Voortplanting
Het voortplantingsbiotoop bestaat vaak uit vrij grote en diepe poelen met een weelderige onderwater- en oevervegetatie en een voedselrijk karakter. Ze trekken vanaf de tweede helft maart, maar vooral in april naar het water. De voortplantingsactiviteit vindt plaats in april, maar kan afhankelijk van de weersomstandigheden uitlopen tot half juni. De individuele dieren verblijven enkele weken in het water, waarbij zij zich ook nog eens het liefst in het diepe gedeelte ophouden.
De dikke eisnoeren, die van april tot in juni afgezet kunnen worden, zijn heel herkenbaar maar vaak moeilijk te vinden tussen de weelderige onderwatervegetatie. De eieren zijn 1,5 tot 2,5 cm breed en de verstrengelde snoeren hebben een gemiddelde lengte van 40-70 cm. De eisnoeren worden aan waterplanten verankerd, vaak in de wat diepere gedeelten, en kunnen 700 tot 3.400 eieren bevatten.

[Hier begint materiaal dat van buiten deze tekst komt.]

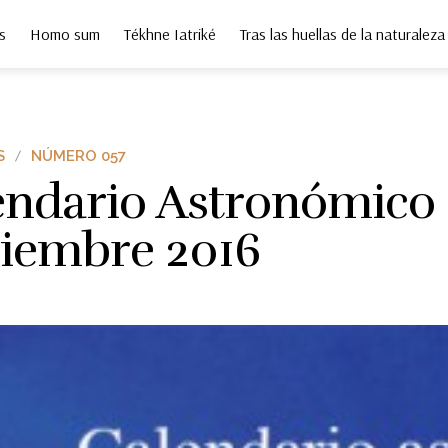
s
Homo sum
Tékhne Iatriké
Tras las huellas de la naturaleza
S
NÚMERO 057
endario Astronómico
iembre 2016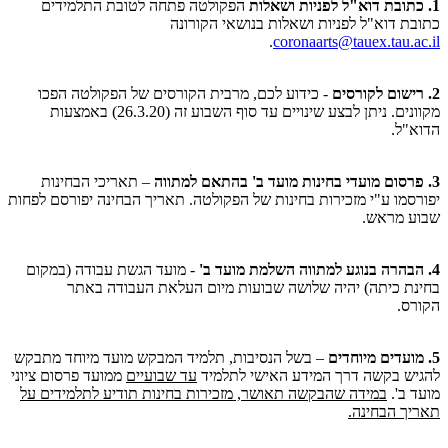
1. כתובת דוא"ל לפניות ושאלות
הפקולטה פתחה לטובת התלמידים
כתובת דוא"ל לפניות ושאלות בנושאי הקורונה
.
coronaarts@tauex.tau.ac.il
2. רישום לקורסים
- כידוע לכם, מרבית הקורסים של הפקולטה הפכו
מקוונים. ניתן לבצע שינויים עד סוף השבוע זה (26.3.20) באמצעות
הדוא"ל.
3. פרסום מועדי בחינות מועד ב' בהתאם למתווה
– תאריכי הבחינות
יפורסמו ע"י מזכירות בחינות של הפקולטה. תאריך הבחינה יפורסם לפחות
שבוע מראש.
4. הבהרה בנוגע למתווה השלמת מועד ב'
- מועד הגשת עבודה (במקום
בחינת כיתה) יהיה שלושה שבועות מיום העלאת העבודה באתר
הקורס.
5. מועדים מיוחדים
– בשל הנסיבות, תלמיד המבקש מועד מיוחד מתבקש
להגיש בקשה דרך המידע האישי לתלמיד
עד שבועיים
ממועד פרסום ציוני
מועד ב'.
במידה שהבקשה תאושר, מזכירות בחינות תודיע לתלמידים על
תאריך הבחינה.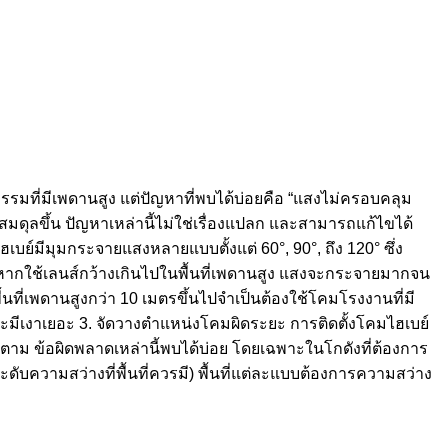
รมที่มีเพดานสูง แต่ปัญหาที่พบได้บ่อยคือ “แสงไม่ครอบคลุม
สมดุลขึ้น ปัญหาเหล่านี้ไม่ใช่เรื่องแปลก และสามารถแก้ไขได้
เบย์มีมุมกระจายแสงหลายแบบตั้งแต่ 60°, 90°, ถึง 120° ซึ่ง
ากใช้เลนส์กว้างเกินไปในพื้นที่เพดานสูง แสงจะกระจายมากจน
 พื้นที่เพดานสูงกว่า 10 เมตรขึ้นไปจำเป็นต้องใช้โคมโรงงานที่มี
ะมีเงาเยอะ 3. จัดวางตำแหน่งโคมผิดระยะ การติดตั้งโคมไฮเบย์
็ตาม ข้อผิดพลาดเหล่านี้พบได้บ่อย โดยเฉพาะในโกดังที่ต้องการ
ับความสว่างที่พื้นที่ควรมี) พื้นที่แต่ละแบบต้องการความสว่าง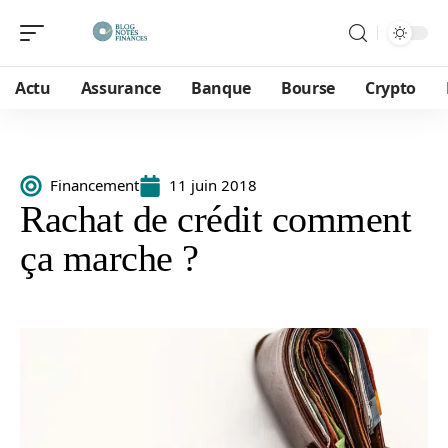
Actu
Assurance
Banque
Bourse
Crypto
Financement
11 juin 2018
Rachat de crédit comment
ça marche ?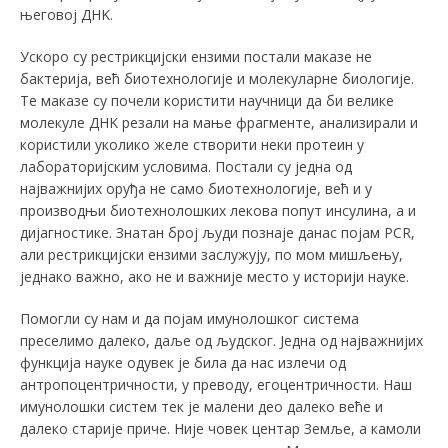
његовој ДНK.
Ускоро су рестрикцијски ензими постали маказе не
бактерија, већ биотехнологије и молекуларне биологије.
Те маказе су почели користити научници да би велике
молекуле ДНK резали на мање фрагменте, анализирали и
користили уколико желе створити неки протеин у
лабораторијским условима. Постали су једна од
најважнијих оруђа не само биотехнологије, већ и у
производњи биотехнолошких лекова попут инсулина, а и
дијагностике. Знатан број људи познаје данас појам PCR,
али рестрикцијски ензими заслужују, по мом мишљењу,
једнако важно, ако не и важније место у историји науке.
Помогли су нам и да појам имунолошког система
преселимо далеко, даље од људског. Једна од најважнијих
функција науке одувек је била да нас излечи од
антропоцентричности, у преводу, егоцентричности. Наш
имунолошки систем тек је малени део далеко веће и
далеко старије приче. Није човек центар Земље, а камоли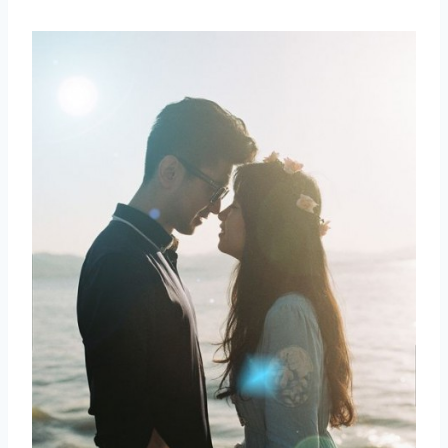
取消
搜索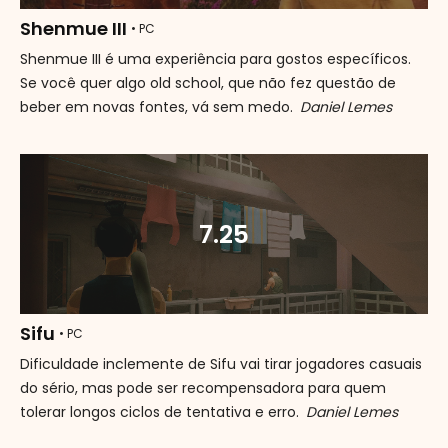
Shenmue III
• PC
Shenmue III é uma experiência para gostos específicos.
Se você quer algo old school, que não fez questão de
beber em novas fontes, vá sem medo.
Daniel Lemes
7.25
Sifu
• PC
Dificuldade inclemente de Sifu vai tirar jogadores casuais
do sério, mas pode ser recompensadora para quem
tolerar longos ciclos de tentativa e erro.
Daniel Lemes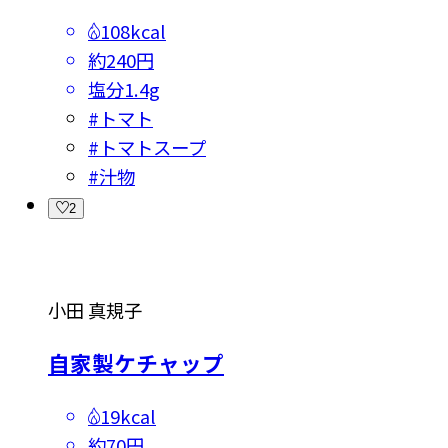
108kcal
約240円
塩分
1.4g
#
トマト
#
トマトスープ
#
汁物
2
小田 真規子
自家製ケチャップ
19kcal
約70円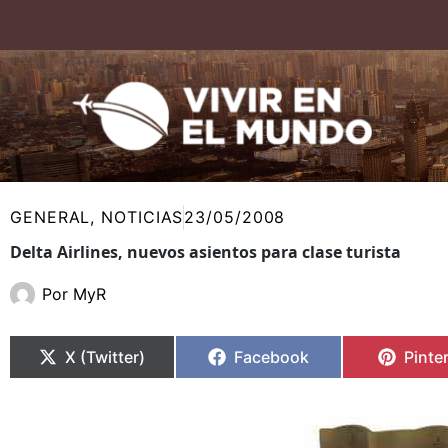
Ir
al
contenido
GENERAL
,
NOTICIAS
23/05/2008
Delta Airlines, nuevos asientos para clase turista
Por
MyR
Compartir
Compartir
Compartir
Compartir
Compa
Compa
en
en
en
en
en
en
X (Twitter)
Facebook
Pinte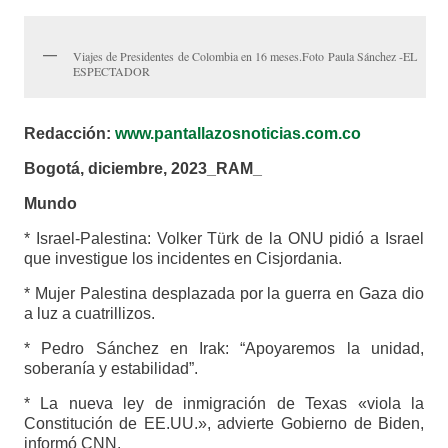
Viajes de Presidentes de Colombia en 16 meses.Foto Paula Sánchez -EL
ESPECTADOR
Redacción:
www.pantallazosnoticias.com.co
Bogotá, diciembre, 2023_RAM_
Mundo
* Israel-Palestina: Volker Türk de la ONU pidió a Israel
que investigue los incidentes en Cisjordania.
* Mujer Palestina desplazada por la guerra en Gaza dio
a luz a cuatrillizos.
* Pedro Sánchez en Irak: “Apoyaremos la unidad,
soberanía y estabilidad”.
* La nueva ley de inmigración de Texas «viola la
Constitución de EE.UU.», advierte Gobierno de Biden,
informó CNN.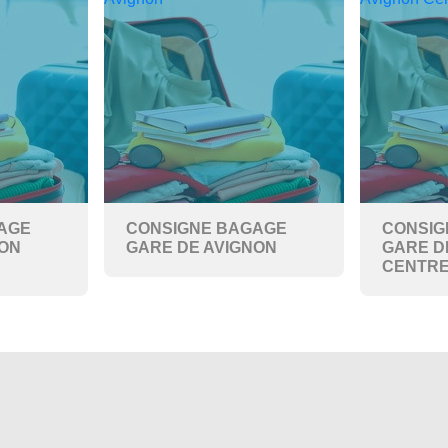
AGE
CONSIGNE BAGAGE
CONSIG
NON
GARE DE AVIGNON
GARE D
CENTR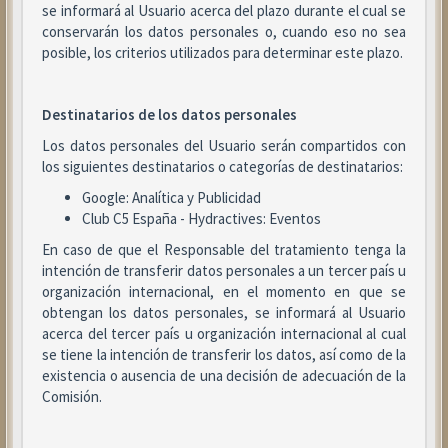
se informará al Usuario acerca del plazo durante el cual se
conservarán los datos personales o, cuando eso no sea
posible, los criterios utilizados para determinar este plazo.
Destinatarios de los datos personales
Los datos personales del Usuario serán compartidos con
los siguientes destinatarios o categorías de destinatarios:
Google: Analítica y Publicidad
Club C5 España - Hydractives: Eventos
En caso de que el Responsable del tratamiento tenga la
intención de transferir datos personales a un tercer país u
organización internacional, en el momento en que se
obtengan los datos personales, se informará al Usuario
acerca del tercer país u organización internacional al cual
se tiene la intención de transferir los datos, así como de la
existencia o ausencia de una decisión de adecuación de la
Comisión.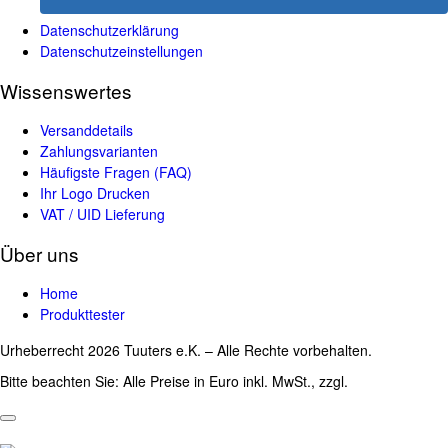
Datenschutzerklärung
Datenschutzeinstellungen
Wissenswertes
Versanddetails
Zahlungsvarianten
Häufigste Fragen (FAQ)
Ihr Logo Drucken
VAT / UID Lieferung
Über uns
Home
Produkttester
Urheberrecht 2026 Tuuters e.K. – Alle Rechte vorbehalten.
Bitte beachten Sie: Alle Preise in Euro inkl. MwSt., zzgl.
Versandkosten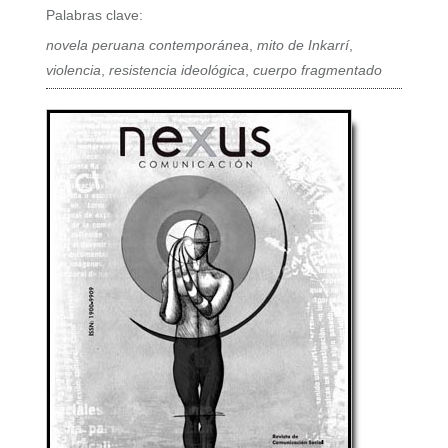
Palabras clave:
novela peruana contemporánea
,
mito de Inkarrí
,
violencia
,
resistencia ideológica
,
cuerpo fragmentado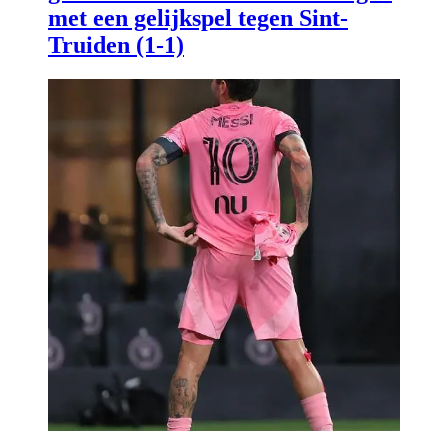
met een gelijkspel tegen Sint-
Truiden (1-1)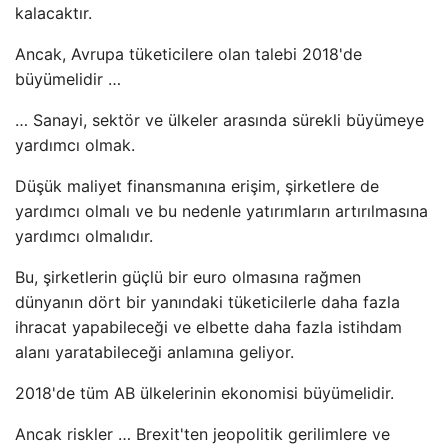
kalacaktır.
Ancak, Avrupa tüketicilere olan talebi 2018'de
büyümelidir …
… Sanayi, sektör ve ülkeler arasında sürekli büyümeye
yardımcı olmak.
Düşük maliyet finansmanına erişim, şirketlere de
yardımcı olmalı ve bu nedenle yatırımların artırılmasına
yardımcı olmalıdır.
Bu, şirketlerin güçlü bir euro olmasına rağmen
dünyanın dört bir yanındaki tüketicilerle daha fazla
ihracat yapabileceği ve elbette daha fazla istihdam
alanı yaratabileceği anlamına geliyor.
2018'de tüm AB ülkelerinin ekonomisi büyümelidir.
Ancak riskler … Brexit'ten jeopolitik gerilimlere ve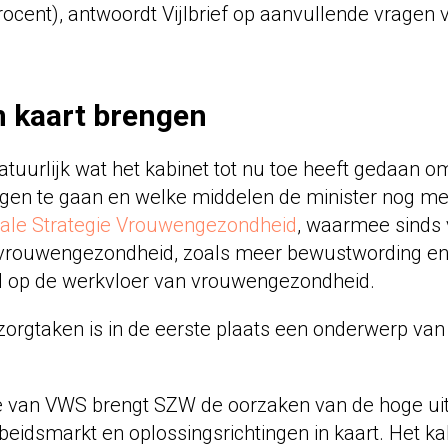
rocent), antwoordt Vijlbrief op aanvullende vragen v
n kaart brengen
tuurlijk wat het kabinet tot nu toe heeft gedaan o
en te gaan en welke middelen de minister nog meer 
nale Strategie Vrouwengezondheid
, waarmee sinds 
 vrouwengezondheid, zoals meer bewustwording e
 op de werkvloer van vrouwengezondheid.
zorgtaken is in de eerste plaats een onderwerp van
ie van VWS brengt SZW de oorzaken van de hoge ui
eidsmarkt en oplossingsrichtingen in kaart. Het ka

De egaal grijze, bruine tot blauwzwarte larven kunnen zeer groot worden en hebben een opvallend hoge rugvinzoom.Grote larven hangen vaak aan het oppervlak in het water, maar duiken bij verstoring snel weg. In de avond zijn ze met een zaklamp goed te vinden aan het wateroppervlak. Vanaf juli zijn 's avonds ook pas gemetamorfoseerde knoflookpadjes actief in de buurt van de poel op open zandplekjes. Ze hebben al een duidelijk (en individueel) herkenbaar kleur- en vlekkenpatroon.
Levenswijze
De knoflookpad is gebonden aan de stroomdalen van beken en rivieren in het oosten en zuidoosten van Nederland. Het is een bedreigde soort, die maar op een paar plekken voorkomt. Daar gaat hij ook nog eens sterk achteruit. De soort heeft een voorkeur voor agrarisch gebied, ruderaal terrein (zoals volkstuinen), rivierduintjes en halfnatuurlijke graslanden. De soort wordt ook relatief vaak gemeld op en rond infrastructuur (dijken, wegen en spoorlijnen). Daarnaast wordt de knoflookpad gemeld uit de randen van heideterreinen en uit bos en struweel.
Een absolute voorwaarde voor deze (grotendeels ondergronds levende) soort is de aanwezigheid van open zandplekken omringd door vegetatie. Het zand moet een zodanige structuur hebben, dat het goed vergraafbaar is. Ook extensief bewerkte akkers (bijv. asperge en aardappelen) voldoen hieraan. Knoflookpadden zijn ’s nachts actief. Overdag graven ze zich in.
Voedsel: kevers, mieren, duizend- en miljoenpoten, insectenlarven en wormen. Larven vooral algen, watervlooien, maar ook dierlijk voedsel en aas.